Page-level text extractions
────────────────

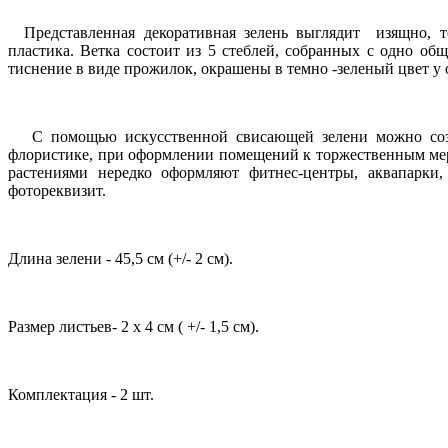
Представленная декоративная зелень выглядит изящно, т
пластика. Ветка состоит из 5 стеблей, собранных с одно об
тиснение в виде прожилок, окрашены в темно -зеленый цвет у 
С помощью искусственной свисающей зелени можно созда
флористике, при
оформлении помещений к торжественным мер
растениями нередко оформляют фитнес-центры, аквапарки,
фотореквизит.
Длина зелени - 45,5 см (+
/
- 2 см).
Размер листьев- 2 х 4 см ( +
/
- 1,5 см).
Комплектация - 2 шт.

────────────────

**WORK TASK:** Copy out the entries verbatim, but skip every picture.

**WRITTEN RESPONSE:**
Представленная декоративная зелень выглядит изящно, т
пластика. Ветка состоит из 5 стеблей, собранных с одно об
тиснение в виде прожилок, окрашены в темно -зеленый цвет у 
С помощью искусственной свисающей зелени можно созда
флористике, при
оформлении помещений к торжественным мер
растениями нередко оформляют фитнес-центры, аквапарки,
фотореквизит.
Длина зелени - 45,5 см (+
/
- 2 см).
Размер листьев- 2 х 4 см ( +
/
- 1,5 см).
Комплектация - 2 шт.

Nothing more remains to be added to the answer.